In the last three years, the Moscow Church in Moldova has lost nearly half its parishes. According to updated information, Moscow now has 1,200 parishes and the Romanian Bessarabian Metropolia no longer has 200, but 1,100 parishes, with many monasteries. The movement from Moscow to Bucharest is in one direction only, at the rate of 4, 6 and even 10 parishes and mainly young people per week. As Metr Vladimir famously wrote in October 2023, Moscow treats Moldovans like second-class citizens, just as it treats other Non-Russians, including English people. See:

https://gordonua.com/news/worldnews/rossija-otnositsja-k-nam-kak-k-beskhrebetnomu-narodu-mitropolit-moldavskoj-pravoslavnoj-tserkvi-napisal-pismo-hlave-rpts-1685283.html

Although Metr Vladimir wonders about contacting Constantinople and asking it for autocephaly, that will not happen. Patriarch Bartholomew does not want to interfere in Moldova (he already made his huge mistake in the Ukraine) and get on the wrong side of Bucharest. He will be going here next October to take part in the consecration of the new Patriarchal Cathedral, the largest Orthodox church in the world. It is too late for Constantinople, just as it is too late for Moscow.

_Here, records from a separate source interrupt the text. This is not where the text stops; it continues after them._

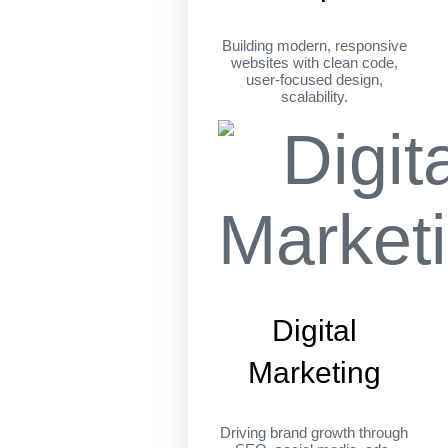
Building modern, responsive
websites with clean code,
user-focused design,
scalability.
Digital
Marketing
Driving brand growth through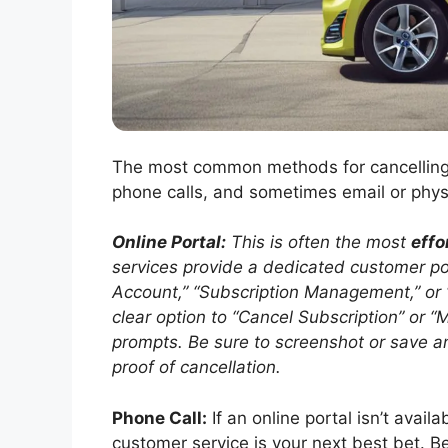
The most common methods for cancelling a
phone calls, and sometimes email or physi
Online Portal:
This is often the most
effo
services provide a dedicated customer por
Account,” “Subscription Management,” or “B
clear option to “Cancel Subscription” or
prompts. Be sure to screenshot or save an
proof of cancellation.
Phone Call:
If an online portal isn’t avail
customer service is your next best bet. B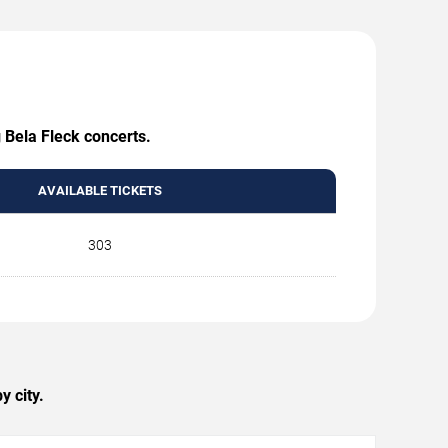
 Bela Fleck concerts.
AVAILABLE TICKETS
303
y city.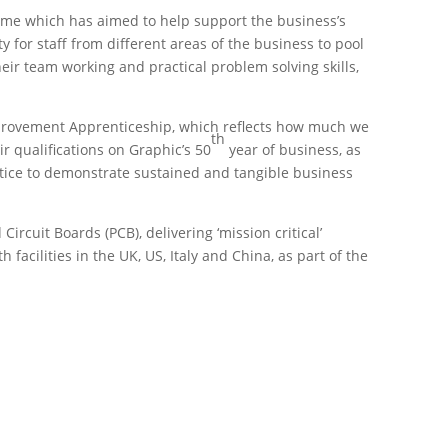
me which has aimed to help support the business’s
for staff from different areas of the business to pool
eir team working and practical problem solving skills,
Improvement Apprenticeship, which reflects how much we
th
r qualifications on Graphic’s 50
year of business, as
actice to demonstrate sustained and tangible business
rcuit Boards (PCB), delivering ‘mission critical’
cilities in the UK, US, Italy and China, as part of the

Far more likely, given Moscow’s stubborn refusal 30 years ago to grant Moldova autonomy or autocephaly, is that the elderly Moscow jurisdiction in Moldova will disappear, except for the ultra-Russian nationalist Bishop Markel, and Bucharest will grant Moldova autonomy.

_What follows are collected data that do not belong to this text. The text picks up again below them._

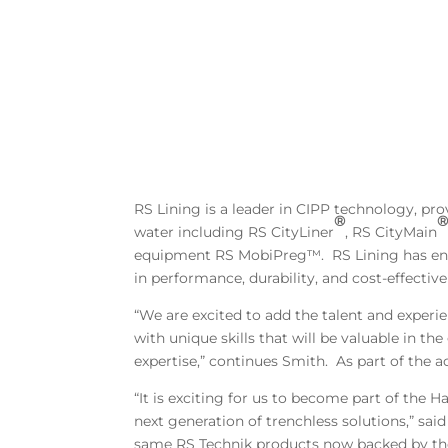
RS Lining is a leader in CIPP technology, prov
®
water including RS CityLiner
, RS CityMain
equipment RS MobiPreg™. RS Lining has eng
in performance, durability, and cost-effective 
“We are excited to add the talent and exper
with unique skills that will be valuable in 
expertise,” continues Smith. As part of the a
“It is exciting for us to become part of th
next generation of trenchless solutions,” sai
same RS Technik products now backed by th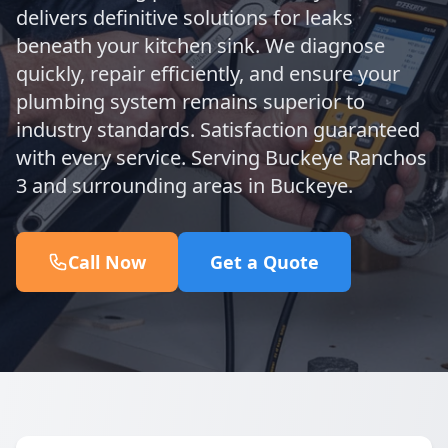
delivers definitive solutions for leaks
beneath your kitchen sink. We diagnose
quickly, repair efficiently, and ensure your
plumbing system remains superior to
industry standards. Satisfaction guaranteed
with every service. Serving Buckeye Ranchos
3 and surrounding areas in Buckeye.
Call Now
Get a Quote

This will also mean the end of most of the Russian Diaspora in Western Europe, as it largely consists of Ukrainians and Moldovans, especially in Italy, Spain and Portugal. The nationalist attitude of Moscow is suicidal. God gave Moscow so much, the largest country in the world, and yet it destroyed it twice, in 1917 and then again very recently. The  Soviet-style ideology of nationalism has destroyed a once multinational Church.